As Prof Gómez explains, "most emerging diseases in humans are zoonotic, that is, they are transmitted to humans by animals. To identify animal species that are potential high-risk sources of emerging diseases it's essential we set up mechanisms that control and observe these diseases."
Study of 150 primate species
To conduct their study, the researchers constructed a network in which each node represented one of the approximately 150 non-human primate species about which we have enough data on their parasite fauna. "Each primate species is connected to the other primates as a function of the number of parasites they share. Once the network was constructed, we studied each primate species' position -- whether central or peripheral.

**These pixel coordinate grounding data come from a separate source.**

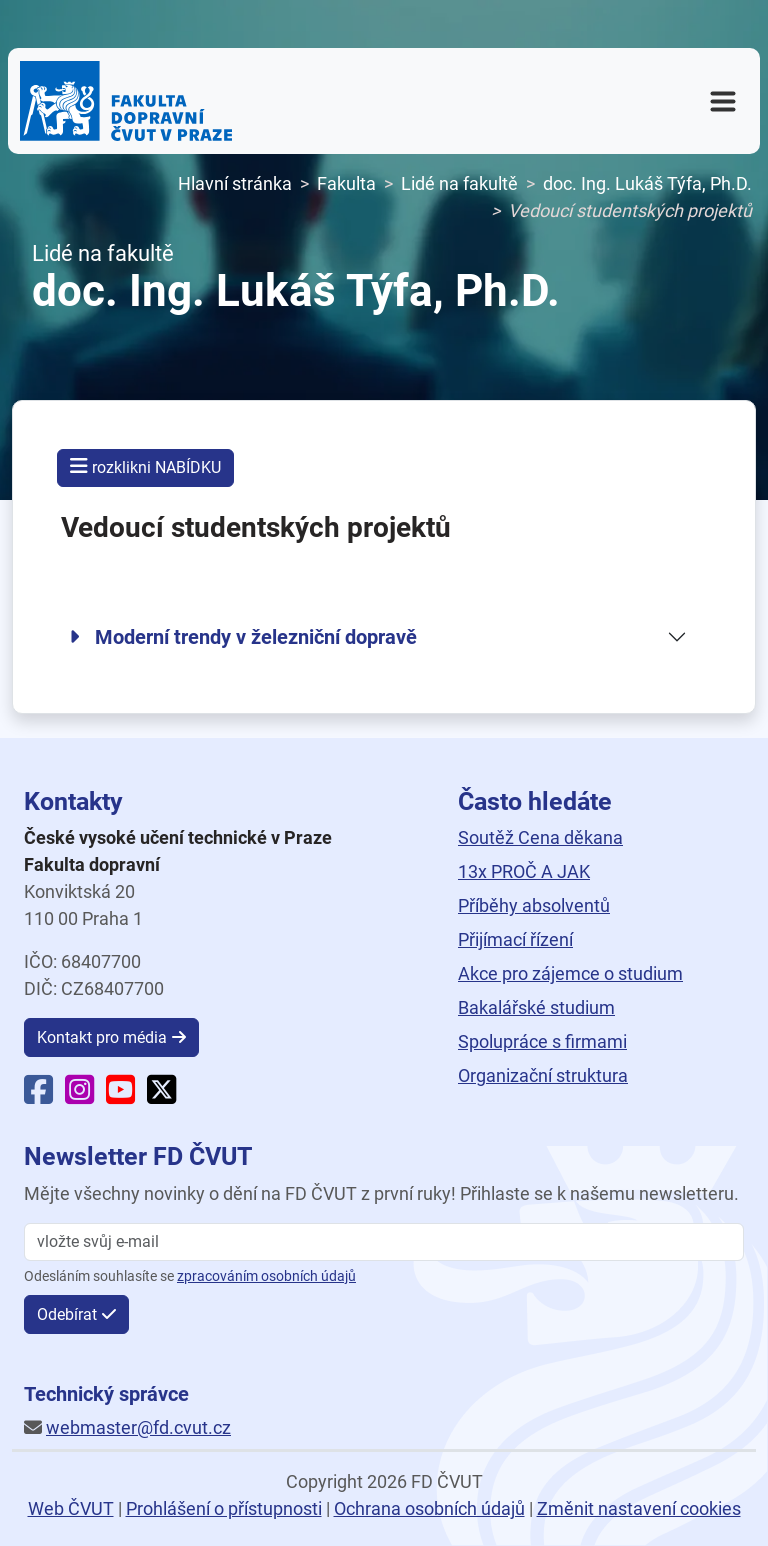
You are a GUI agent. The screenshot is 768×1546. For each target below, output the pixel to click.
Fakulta (346, 183)
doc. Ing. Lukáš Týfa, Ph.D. (647, 183)
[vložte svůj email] (384, 1242)
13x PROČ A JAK (524, 871)
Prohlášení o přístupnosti (224, 1508)
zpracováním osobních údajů (266, 1276)
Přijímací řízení (515, 939)
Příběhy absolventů (534, 905)
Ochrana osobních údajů (429, 1508)
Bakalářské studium (536, 1007)
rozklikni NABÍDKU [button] (145, 466)
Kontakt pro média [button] (102, 1037)
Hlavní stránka (235, 183)
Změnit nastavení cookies (639, 1508)
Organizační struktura (543, 1075)
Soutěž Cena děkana (540, 837)
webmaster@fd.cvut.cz (138, 1427)
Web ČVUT (71, 1508)
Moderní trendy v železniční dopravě (243, 637)
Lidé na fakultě (459, 183)
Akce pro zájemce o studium (570, 973)
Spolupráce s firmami (542, 1041)
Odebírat (67, 1314)
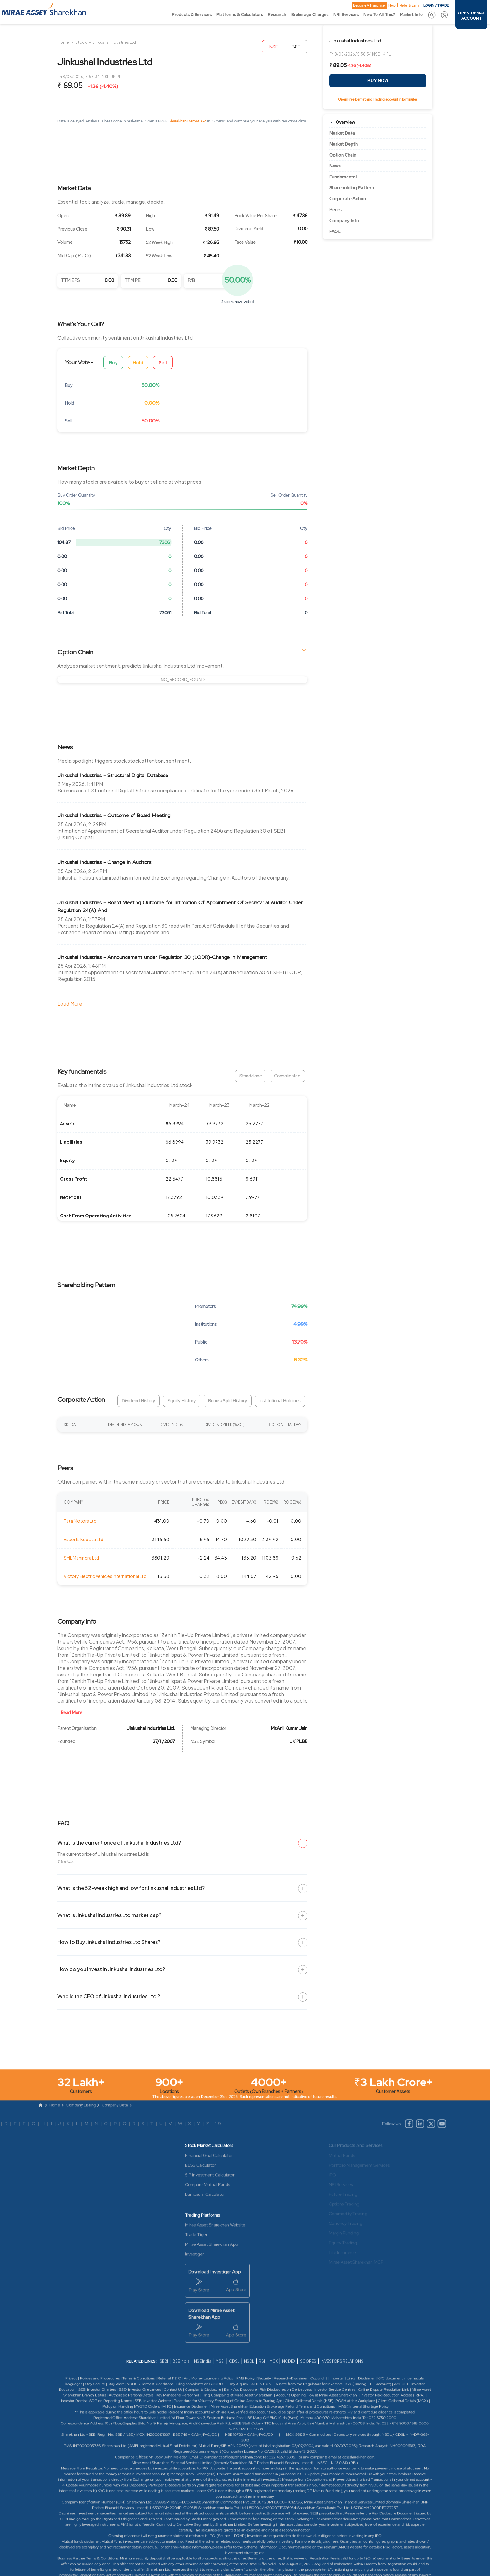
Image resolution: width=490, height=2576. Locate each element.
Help (392, 5)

A primate's centrality is measured by its connection intensity with many other primates that are, in turn, closely connected," says the University of Granada researcher.
The article published in PNAS reports the researchers' discovery that the most central primates could be more capable of transmitting parasites to other species and, therefore, to humans, than the rest. "This is comparable to the idea that, in social networks, web pages that are central and have links to many other pages, spread their contents all through the Web," José María Gómez affirms.
The researchers have confirmed their hypothesis by relating the centrality value of each primate with the number of emerging pathogens shared with humans. And, in effect, they have found that the most central primates were those that share more emerging pathogens with humans.
In conclusion, the study proposes a simple criterion to detect potential zoonotic agents of emerging disease transmission to humans: the centrality of these agents in their network interaction with their parasites. "The only information needed to construct these networks is the diversity and type of parasite infecting each host -- and we already know about many zoonotic organisms. This is why we think that our approach will be useful in developing early warning plans for emerging disease in humans," Prof Gómez concludes.